Beiträge zu Pflegezeitschriften und Vorträge
Agnes Karll veröffentlichte Artikel und Abhandlungen zu Themen wie Pflegeausbildung, Berufsethik und Rechte der Pflegekräfte. Sie hielt zahlreiche Vorträge auf nationalen und internationalen Kongressen, um die Professionalisierung der Pflege voranzutreiben.
Bedeutung
Agnes Karll prägte die Krankenpflege in Deutschland und darüber hinaus nachhaltig. Ihre Bedeutung liegt in folgenden Aspekten:
- Professionalisierung der Pflege:
Sie setzte sich für eine fundierte Ausbildung und eine eigenständige Berufsidentität der Pflegekräfte ein, weg von der Rolle als Hilfspersonal der Medizin. - Gründung des Berufsverbands:
Mit der Gründung der Berufsorganisation der Krankenpflegerinnen Deutschlands (BOKD) schuf sie die erste Plattform für die Interessenvertretung von Pflegekräften. - Internationale Vernetzung:
Als Präsidentin des International Council of Nurses förderte sie den globalen Austausch und die Standardisierung von Pflegestandards. - Einfluss auf die Pflegeethik:
Ihre Betonung der Pflege als fürsorgliche und zugleich wissenschaftlich fundierte Tätigkeit setzte Maßstäbe für die Berufsethik.

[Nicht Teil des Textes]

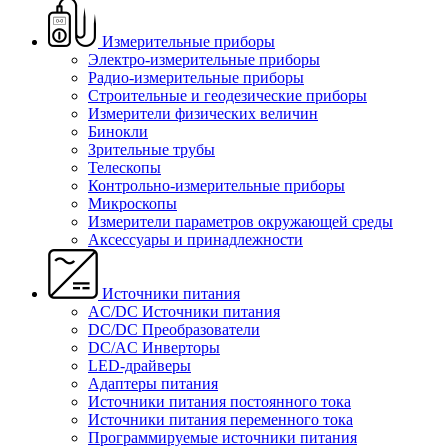
Измерительные приборы
Электро-измерительные приборы
Радио-измерительные приборы
Строительные и геодезические приборы
Измерители физических величин
Бинокли
Зрительные трубы
Телескопы
Контрольно-измерительные приборы
Микроскопы
Измерители параметров окружающей среды
Аксессуары и принадлежности
Источники питания
AC/DC Источники питания
DC/DC Преобразователи
DC/AC Инверторы
LED-драйверы
Адаптеры питания
Источники питания постоянного тока
Источники питания переменного тока
Программируемые источники питания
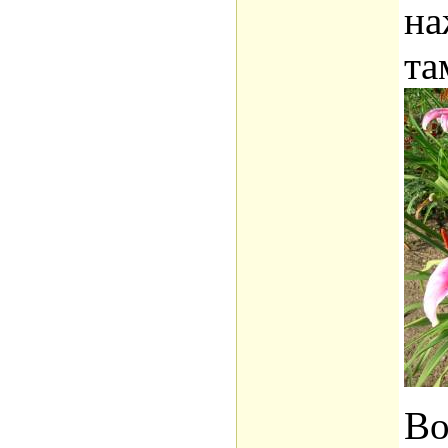
на
та
Во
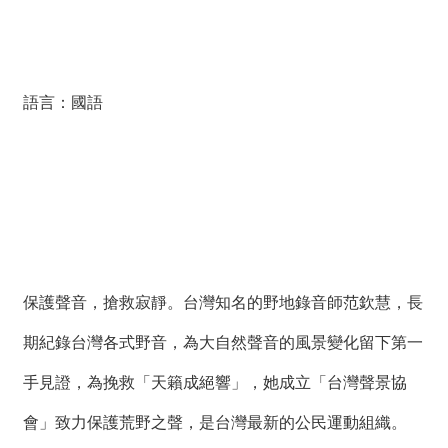
絡
我
們
語言：國語
網
站
導
覽
保護聲音，搶救寂靜。台灣知名的野地錄音師范欽慧，長
期紀錄台灣各式野音，為大自然聲音的風景變化留下第一
手見證，為挽救「天籟成絕響」，她成立「台灣聲景協
會」致力保護荒野之聲，是台灣最新的公民運動組織。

Agnes Karlls Vision und Engagement legten den Grundstein für die moderne Pflege und die Anerkennung dieses Berufs als zentralen Bestandteil des Gesundheitswesens.
Zusammenfassung
Agnes Karll (1868–1927) war eine Pionierin der Krankenpflege in Deutschland. Als Krankenschwester erkannte sie früh die Notwendigkeit, den Pflegeberuf zu professionalisieren und von hauswirtschaftlichen Aufgaben abzugrenzen. 1903 gründete sie die “Berufsorganisation der Krankenpflegerinnen Deutschlands” (BOKD), setzte sich für eine fundierte, dreijährige Ausbildung ein und prägte den Beruf maßgeblich. Ihre internationale Vernetzung führte 1909 zu ihrer Wahl als Präsidentin des International Council of Nurses. Karlls Einsatz für bessere Arbeitsbedingungen, berufliche Anerkennung und Pflege als eigenständige Profession wirkt bis heute. Nach ihr wurden zahlreiche Institutionen und Straßen benannt.